Last year I picked up a copy of 'A Christmas Cthulhu' by David Griffiths and I really enjoyed it. I'm reading it again right now in fact, to get into the Creepmas spirit.
It's 'A Christmas Carol' steeped in Cthulhu mythos and done quite well I might add. There is also a Lovecraft inspired version of Dickens' 'The Haunted Man and the Ghost's Bargain' called 'The Haunted Man and the Reanimator's Bargain' and a short glossary in the back if you need to brush up on your mythos terminology.
Another book I thoroughly enjoy is 'Santa Claws' by Laura Leuck and illustrated by Gris Grimly. I'm a huge fan of Mr. Grimly's artwork. The story is a fun read and the characters are awesome. It's also chock full of Creepmas décor ideas and festive holiday dishes, like poison berry pie, cookies topped with flies and eggnog with spider legs.
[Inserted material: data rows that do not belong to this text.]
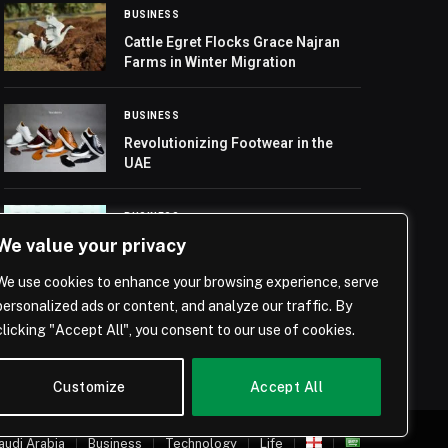
BUSINESS
Cattle Egret Flocks Grace Najran
Farms in Winter Migration
BUSINESS
Revolutionizing Footwear in the
UAE
BUSINESS
We value your privacy
AUTONOMOUS A2Z Climbs to 11th
in Global Automated Driving
We use cookies to enhance your browsing experience, serve
Solutions Rankings, Strengthens
Market Presence
personalized ads or content, and analyze our traffic. By
clicking "Accept All", you consent to our use of cookies.
Customize
Accept All
audi Arabia
Business
Technology
Life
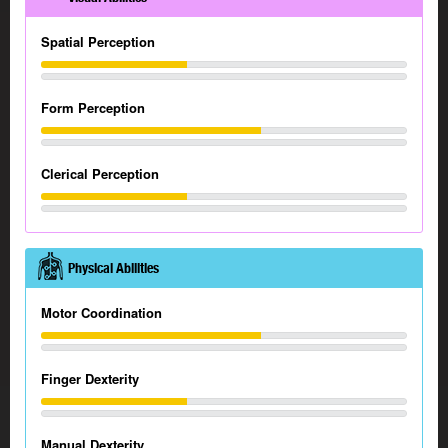
Spatial Perception
Form Perception
Clerical Perception
Physical Abilities
Motor Coordination
Finger Dexterity
Manual Dexterity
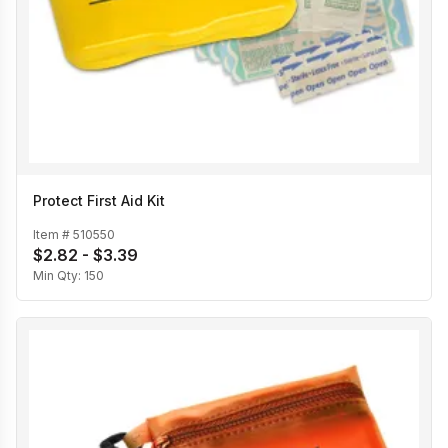
Protect First Aid Kit
Item #
510550
$2.82 - $3.39
Min Qty:
150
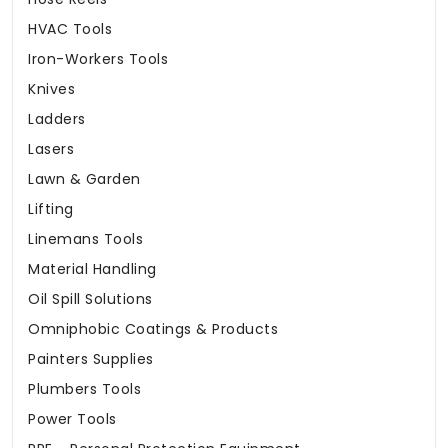
HVAC Tools
Iron-Workers Tools
Knives
Ladders
Lasers
Lawn & Garden
Lifting
Linemans Tools
Material Handling
Oil Spill Solutions
Omniphobic Coatings & Products
Painters Supplies
Plumbers Tools
Power Tools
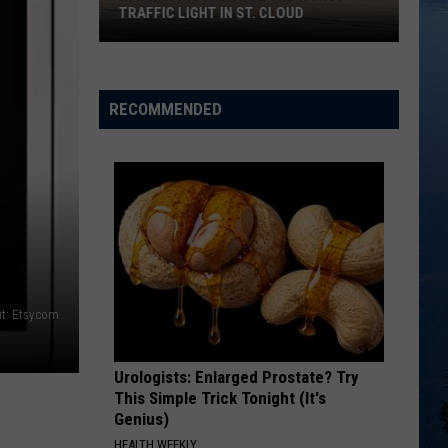
TRAFFIC LIGHT IN ST. CLOUD
I
Think
This
RECOMMENDED
Might
Be
the
Worst
Traffic
Light
in
St.
t: Etsy.com
Cloud
Urologists: Enlarged Prostate? Try
This Simple Trick Tonight (It's
Genius)
HEALTH WEEKLY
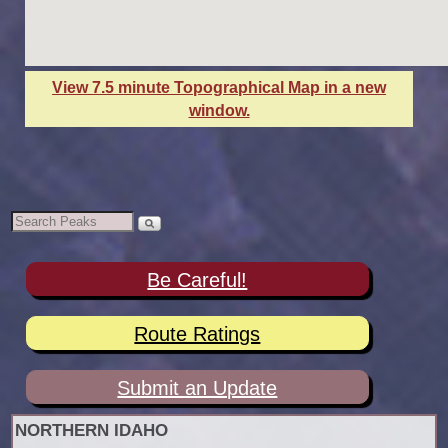
View 7.5 minute Topographical Map in a new
window.
Be Careful!
Route Ratings
Submit an Update
NORTHERN IDAHO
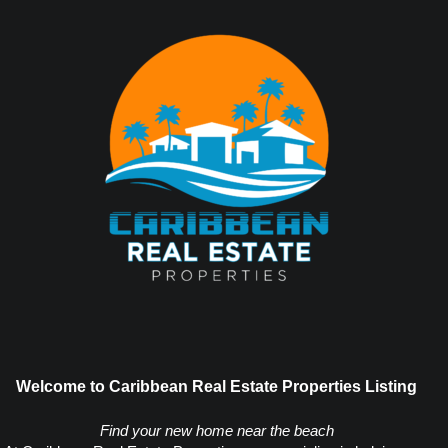
Welcome to Caribbean Real Estate Properties Listing
Find your new home near the beach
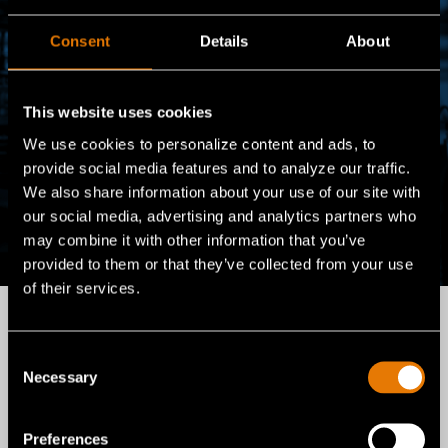
Consent
Details
About
This website uses cookies
We use cookies to personalize content and ads, to
provide social media features and to analyze our traffic.
We also share information about your use of our site with
our social media, advertising and analytics partners who
may combine it with other information that you’ve
provided to them or that they’ve collected from your use
of their services.
Consent
For over a century,
Necessary
Selection
Gentex Corporation has
Preferences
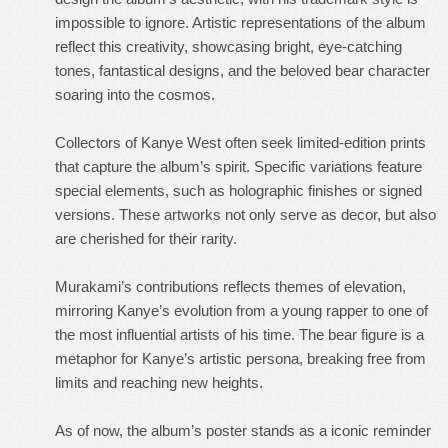
impossible to ignore. Artistic representations of the album
reflect this creativity, showcasing bright, eye-catching
tones, fantastical designs, and the beloved bear character
soaring into the cosmos.
Collectors of Kanye West often seek limited-edition prints
that capture the album’s spirit. Specific variations feature
special elements, such as holographic finishes or signed
versions. These artworks not only serve as decor, but also
are cherished for their rarity.
Murakami’s contributions reflects themes of elevation,
mirroring Kanye’s evolution from a young rapper to one of
the most influential artists of his time. The bear figure is a
metaphor for Kanye’s artistic persona, breaking free from
limits and reaching new heights.
As of now, the album’s poster stands as a iconic reminder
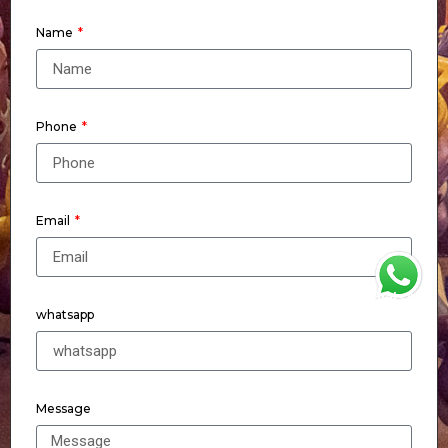
Name
Phone
Email
WhatsApp
whatsapp
Message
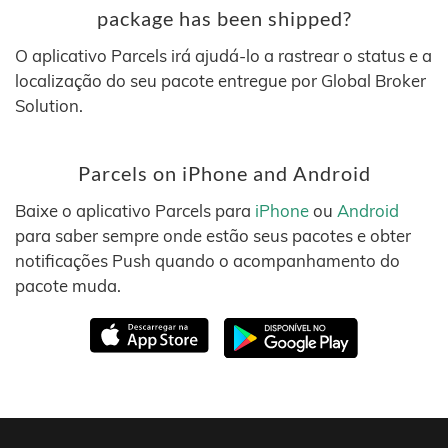
package has been shipped?
O aplicativo Parcels irá ajudá-lo a rastrear o status e a
localização do seu pacote entregue por Global Broker
Solution.
Parcels on iPhone and Android
Baixe o aplicativo Parcels para
iPhone
ou
Android
para saber sempre onde estão seus pacotes e obter
notificações Push quando o acompanhamento do
pacote muda.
This weekend I made chocolate chip cookies, with the sole purpose of making cookies topped with flies. I've seen spider cookies where they just dragged a toothpick through the melted chips to make legs. I thought I could do something similar, but fly wing shaped. It didn't work out like that. If I try again, I'll try piping on some melted chocolate in a fly shape. I also got eggnog. I thought I'd sprinkle on some chocolate jimmies and call them spider legs. Nobody wanted fake spider legs in their eggnog. Maybe I should have just bought a cherry pie, said it was poison berry and called it a day.
Another one we read every year is 'The Nightmare Before Christmas' by Tim Burton. I'm probably in the minority, but while I like both the book and the movie, I prefer the book. Like 'Santa Claws', it's fun to read aloud, the artwork is gorgeous and full of Creepmas inspiration.
Then there is the classic (classic used to mean old stuff, now it means things that have been around since I was a kid), 'How the Grinch Stole Christmas', by Dr Suess. This one is fun to read too, but unless you sound like Boris Karloff, it pales in comparison to the cartoon and the book doesn't have a theme song.
Finally I'll end with M. R. James. If you'll be telling scary ghost stories and tales of the glories of Christmases long, long ago, you'll need a little M. R. James. At Thin-Ghost.org you can read all his ghost stories.